Note that only two links in the phase I loop are the maximum length of 16 kilometers; this is enough to demonstrate the worst case condition described above. The remaining segments of the loop are arbitrarily short, typically a few meters. LED sources can be used for the short lengths for a considerable saving in component costs. Delays can be introduced into these signal paths of the prototype to simulate the propagation delay that would normally occur in the longer cables.

Integration into GRIDNET

The Fiber Optic Interface for each node is contained in a rack mountable chassis; it consists of a power supply,
electronics board, by-pass switches, and connectors, both electrical and optical.

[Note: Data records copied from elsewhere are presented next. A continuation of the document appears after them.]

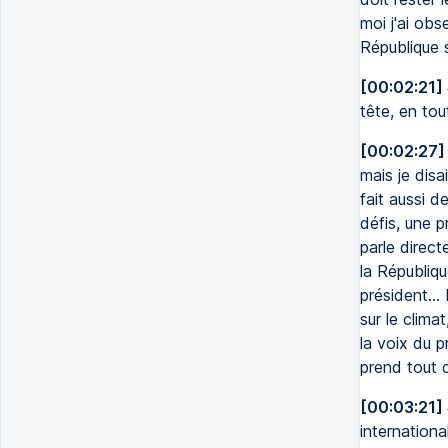
moi j'ai obs
République 
[00:02:21]
tête, en tou
[00:02:27]
mais je disa
fait aussi d
défis, une p
parle direct
la République
président...
sur le clima
la voix du p
prend tout d
[00:03:21]
internationa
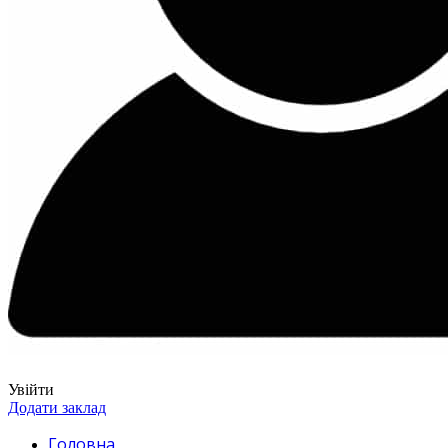
Увійти
Додати заклад
Головна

LED sources and pinFET receiver modules mount on the electronics board which also contains drive circuits for the LED's and switches and additional circuitry for the receivers. Nodes that require laser sources are equipped with a separate plug-in type instrumentation chassis for the transmitter and receiver modules.

Standard TTL interface chips are used to drive the LED sources and the by-pass switch coils. The LED is connected in parallel with the driver output transistor in order to provide fast turn on of the LED and to reduce the load transients on the power supply lines. A gate circuit on the front of each by-pass driver provides a means for selected failure conditions in the node to cause by-passing, in addition to the obvious condition of catastrophic power loss.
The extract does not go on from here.